The doctor may prescribe nonsteroidal inflammatory drugs (NSAIDs) such as ibuprofen and naproxen to relieve knee pain and swelling. If the patient is young, the doctor may suggest bisphosphonates for treatment.

  1. Reduced loading:

For some patients, removing weight from their knees is enough to slow damage and allow healing. The patient may need to start using crutches for a while to reduce the weight on their knees.

  1. Exercise:

The patient may be asked to engage in certain physical activities that help strengthen the thigh muscles and allow for a range of motion in the affected joint. To avoid stress on the joint, water exercise may also be recommended for the patient.

  1. Amendment in certain activities:

The doctor may advise the patient to stop certain activities that cause pain.

Surgical treatment options

Your doctor may recommend surgery if there doesn’t seem to be any improvement after non-surgical treatment options or if the affected part of the bone is quite large. Some surgical procedures that may be recommended include:

  1. Total knee replacement:

Your doctor may opt for this procedure if the disease has progressed to stage IV, where the bone has been destroyed. The procedure involves replacing destroyed bone and cartilage with metal or plastic joint surfaces to restore knee function.

  1. Osteotomy:

In this procedure, the surgeon removes part of the tibia or femur or inserts a wedge of bone graft/synthetic bone to help take the weight off the damaged part of the knee.

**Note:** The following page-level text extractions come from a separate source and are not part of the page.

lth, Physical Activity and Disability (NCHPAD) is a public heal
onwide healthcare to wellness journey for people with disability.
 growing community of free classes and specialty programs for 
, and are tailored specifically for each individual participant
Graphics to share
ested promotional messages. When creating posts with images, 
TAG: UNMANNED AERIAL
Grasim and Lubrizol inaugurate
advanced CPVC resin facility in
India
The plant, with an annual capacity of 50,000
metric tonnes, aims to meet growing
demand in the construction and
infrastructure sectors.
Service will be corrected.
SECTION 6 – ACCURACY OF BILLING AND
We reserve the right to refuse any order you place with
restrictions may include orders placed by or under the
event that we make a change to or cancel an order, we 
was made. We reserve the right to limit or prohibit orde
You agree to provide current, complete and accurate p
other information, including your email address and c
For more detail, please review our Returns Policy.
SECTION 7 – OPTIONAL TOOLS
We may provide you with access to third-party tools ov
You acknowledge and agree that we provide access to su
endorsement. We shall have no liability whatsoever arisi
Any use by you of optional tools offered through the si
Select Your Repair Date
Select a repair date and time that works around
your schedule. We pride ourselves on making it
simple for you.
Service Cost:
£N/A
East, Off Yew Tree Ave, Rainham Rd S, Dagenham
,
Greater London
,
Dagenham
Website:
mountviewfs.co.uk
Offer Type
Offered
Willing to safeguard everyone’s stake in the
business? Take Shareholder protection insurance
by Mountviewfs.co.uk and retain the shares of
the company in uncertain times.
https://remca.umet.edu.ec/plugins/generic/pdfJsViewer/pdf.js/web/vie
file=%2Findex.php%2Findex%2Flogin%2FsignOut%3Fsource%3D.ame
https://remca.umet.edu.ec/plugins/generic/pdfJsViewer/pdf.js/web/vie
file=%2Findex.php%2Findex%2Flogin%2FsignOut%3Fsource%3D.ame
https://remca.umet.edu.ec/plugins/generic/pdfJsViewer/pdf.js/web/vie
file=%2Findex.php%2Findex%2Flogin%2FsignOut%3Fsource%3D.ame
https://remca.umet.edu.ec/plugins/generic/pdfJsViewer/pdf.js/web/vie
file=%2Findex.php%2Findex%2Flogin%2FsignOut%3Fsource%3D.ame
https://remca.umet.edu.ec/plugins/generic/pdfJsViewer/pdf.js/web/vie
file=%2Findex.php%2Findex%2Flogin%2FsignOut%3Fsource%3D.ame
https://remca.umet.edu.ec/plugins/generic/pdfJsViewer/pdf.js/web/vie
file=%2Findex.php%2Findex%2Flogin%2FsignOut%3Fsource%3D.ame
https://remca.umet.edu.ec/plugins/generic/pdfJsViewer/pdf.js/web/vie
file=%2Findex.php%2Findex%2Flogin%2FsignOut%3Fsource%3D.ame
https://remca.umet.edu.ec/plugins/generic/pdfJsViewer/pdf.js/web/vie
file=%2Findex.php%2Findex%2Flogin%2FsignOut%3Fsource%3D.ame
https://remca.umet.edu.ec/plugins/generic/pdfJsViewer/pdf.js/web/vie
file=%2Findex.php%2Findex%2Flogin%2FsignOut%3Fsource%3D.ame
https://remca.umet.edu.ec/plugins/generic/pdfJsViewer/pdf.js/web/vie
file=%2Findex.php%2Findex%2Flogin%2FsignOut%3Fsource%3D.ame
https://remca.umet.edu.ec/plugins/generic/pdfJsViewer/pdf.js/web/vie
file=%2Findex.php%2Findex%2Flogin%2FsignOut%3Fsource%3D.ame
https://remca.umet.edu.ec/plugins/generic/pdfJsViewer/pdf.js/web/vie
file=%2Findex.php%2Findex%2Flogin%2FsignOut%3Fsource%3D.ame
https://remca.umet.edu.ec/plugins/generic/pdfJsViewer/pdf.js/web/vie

This is essential as removing weight from the affected area of ​​the joint will relieve the patient of pain and promote healing.

Other Surgical Procedures Your doctor may recommend osteochondral (bone and cartilage) bone grafting, central compression, arthroscopic debridement and microfracture, and autologous chondrocyte implantation (ACI).

Read also : Inflammatory joint diseases: actions and foods to consider to naturally relieve joint inflammation


Even though osteonecrosis of the knee is likely to occur in people over 50, it can be prevented and effectively treated when we know what it is and how to diagnose and manage it easily.